Portanto, separar um tempo para se cuidar não é luxo, é parte do tratamento:

  • leitura silenciosa;
  • momentos de oração e reflexão;
  • um banho mais demorado e consciente;
  • um hobby simples (plantas, artesanato, escrita, música);
  • um café tranquilo sem pressa.

Coloque isso como compromisso na agenda, não como algo que você só faz “se sobrar tempo”. Quando você se organiza por dentro, o corpo responde melhor por fora.

Caso deseje conhecer estratégias que potencialize momentos de descanso, cuidado e redução do estresse emocional, leia nosso artigo InMente: “Tudo começa InMente: Pequenas Pausas que Mudam o Seu Dia“.

Check-up em dia: olhar para os números também é cuidado

A menopausa aumenta o risco de doenças cardiovasculares. Não é drama, é dado. Por isso, ter hábitos saudáveis é importante, mas realizar exames é igualmente importante.
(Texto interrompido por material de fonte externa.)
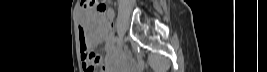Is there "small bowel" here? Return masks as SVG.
I'll use <instances>...</instances> for the list:
<instances>
[{
  "label": "small bowel",
  "mask_w": 267,
  "mask_h": 72,
  "mask_svg": "<svg viewBox=\"0 0 267 72\" xmlns=\"http://www.w3.org/2000/svg\"><path fill=\"white\" fill-rule=\"evenodd\" d=\"M108 17L110 20H112V17H113L112 12H110L108 14ZM88 23L91 26L95 27L96 37L100 40H105V52H106L108 57L111 56V54L113 52V44H112V40H111V36H110V32L112 31V25L108 30H104V29H102V26H103L102 19L99 20V19L88 18ZM81 39H82V41H84L85 37L81 36ZM87 49L88 48L81 50V58H82V62H83L84 66L87 64V52H88ZM100 59H101V57H100ZM108 69H109V66L106 63H104L103 64V71L106 72V71H108Z\"/></svg>",
  "instance_id": "1"
}]
</instances>
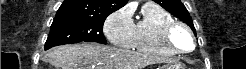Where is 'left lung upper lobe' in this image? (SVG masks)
<instances>
[{
    "label": "left lung upper lobe",
    "mask_w": 246,
    "mask_h": 69,
    "mask_svg": "<svg viewBox=\"0 0 246 69\" xmlns=\"http://www.w3.org/2000/svg\"><path fill=\"white\" fill-rule=\"evenodd\" d=\"M161 5L165 10L172 13L174 16L185 22L196 35V30L193 25V21L189 15V12L180 0H154Z\"/></svg>",
    "instance_id": "left-lung-upper-lobe-1"
}]
</instances>
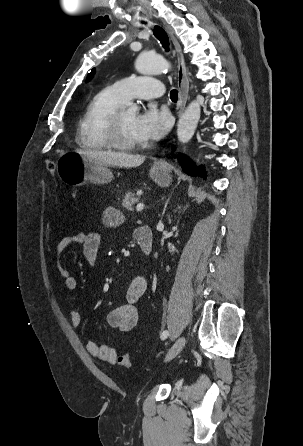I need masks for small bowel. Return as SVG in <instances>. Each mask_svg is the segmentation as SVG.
<instances>
[{
  "label": "small bowel",
  "instance_id": "small-bowel-1",
  "mask_svg": "<svg viewBox=\"0 0 303 446\" xmlns=\"http://www.w3.org/2000/svg\"><path fill=\"white\" fill-rule=\"evenodd\" d=\"M123 220L121 213L115 208H109L105 211L103 221L109 227L119 225ZM80 245L83 255L89 265H94L100 245L101 236L96 232L77 231L76 233L63 237L56 246V256L60 257L69 247ZM57 270L64 280V286L68 291H73L78 287V280L73 277L69 270L65 268L59 260H57ZM147 279L143 275H138L132 279L126 291V303L112 309L107 315V322L111 327L118 329L120 332H129L133 330L138 323V310L136 303L142 297L147 289ZM71 321L74 327L80 326L82 317L80 313L72 309L70 311ZM87 352L101 361L115 364L117 354L113 347L97 344L89 341L86 344Z\"/></svg>",
  "mask_w": 303,
  "mask_h": 446
}]
</instances>
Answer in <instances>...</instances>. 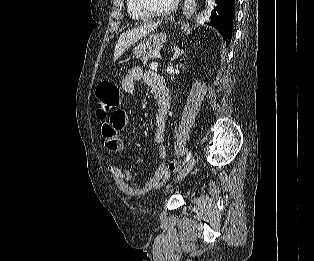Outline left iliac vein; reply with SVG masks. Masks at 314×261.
<instances>
[{"mask_svg": "<svg viewBox=\"0 0 314 261\" xmlns=\"http://www.w3.org/2000/svg\"><path fill=\"white\" fill-rule=\"evenodd\" d=\"M195 165V158L192 157L190 160L187 162V164L184 166L183 170L179 173V175L176 178V181H179L183 178H185L193 169Z\"/></svg>", "mask_w": 314, "mask_h": 261, "instance_id": "4c4485c4", "label": "left iliac vein"}]
</instances>
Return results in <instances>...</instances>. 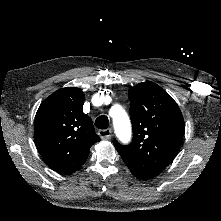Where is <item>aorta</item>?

Vale à pena acompanhar: pressão arterial, colesterol total e frações, triglicerídeos, glicemia, função hepática e renal, quando indicado, pois a menopausa não se resume a hormônios. Além do ginecologista, é muito importante incluir o cardiologista nessa fase. Contudo, a ideia não é viver à base de consultas, mas ter um mapa claro sobre o seu corpo e ajustar o estilo de vida com consciência.

Hidratação: água é mais importante do que parece

Parece óbvio lembrar da importância em consumir água, mas há estudos realizados pela Danone Research, que revelam o mau hábito, inclusive entre os brasileiros, em consumir água abaixo da medida recomendada. Portanto, não custa alertar a importância dessa riqueza natural para a mulher na menopausa, pois a água nesta fase é quase um “tratamento silencioso”.
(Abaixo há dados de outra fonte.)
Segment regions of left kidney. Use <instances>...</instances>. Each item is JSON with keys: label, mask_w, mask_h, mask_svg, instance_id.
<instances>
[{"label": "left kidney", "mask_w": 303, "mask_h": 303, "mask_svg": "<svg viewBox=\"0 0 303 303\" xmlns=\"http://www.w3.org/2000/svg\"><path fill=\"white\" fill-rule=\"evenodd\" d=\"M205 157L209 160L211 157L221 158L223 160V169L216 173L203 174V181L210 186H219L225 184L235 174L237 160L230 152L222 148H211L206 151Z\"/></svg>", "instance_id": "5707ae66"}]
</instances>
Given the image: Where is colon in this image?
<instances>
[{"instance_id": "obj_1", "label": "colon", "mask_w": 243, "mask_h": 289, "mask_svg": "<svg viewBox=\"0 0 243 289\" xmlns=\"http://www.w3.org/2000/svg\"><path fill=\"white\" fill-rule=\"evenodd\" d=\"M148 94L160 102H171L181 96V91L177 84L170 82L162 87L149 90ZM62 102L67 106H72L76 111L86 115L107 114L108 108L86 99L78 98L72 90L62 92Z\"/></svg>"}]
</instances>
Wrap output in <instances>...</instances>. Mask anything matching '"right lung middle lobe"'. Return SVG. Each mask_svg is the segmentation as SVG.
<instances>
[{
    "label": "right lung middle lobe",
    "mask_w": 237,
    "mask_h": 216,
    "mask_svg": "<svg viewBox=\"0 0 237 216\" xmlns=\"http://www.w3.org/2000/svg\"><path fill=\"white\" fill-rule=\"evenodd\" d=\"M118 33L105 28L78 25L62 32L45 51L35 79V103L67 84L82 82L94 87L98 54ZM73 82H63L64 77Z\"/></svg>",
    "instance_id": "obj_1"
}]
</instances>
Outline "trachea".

Beber em quantidade adequada ao longo do dia, pois a ingestão mínima ajuda a:

  • regular a temperatura corporal,
  • reduzir suores noturnos,
  • melhorar intestino e digestão,
  • apoiar a função renal,
  • contribuir para pele mais hidratada e viçosa,
  • evitar aquela sensação de cansaço e dor de cabeça ligada à desidratação.

Dica simples: ande com uma garrafa e estabeleça metas pequenas ao longo do dia, a fim de criar o hábito.

Conclusão: pequenas mudanças, grandes resultados

A menopausa não é o fim da linha, mas sim uma mudança de fase. Remédios naturais podem ajudar muito, mas sem os hábitos certos o efeito será limitado.

Quando você:

  • se movimenta regularmente,
  • melhora a alimentação,
  • realiza pequenas pausas,
  • acompanha seus exames,
  • e cuida da hidratação.

Você não “só realiza hábitos saudáveis”, mas assume o comando dessa fase, em vez de reagir aos sintomas. Pequenas mudanças sustentáveis valem mais do que grandes promessas.

Enfim, use estes 5 hábitos na menopausa como base, adapte à sua realidade e observe, com calma, o que muda em você ao longo das semanas.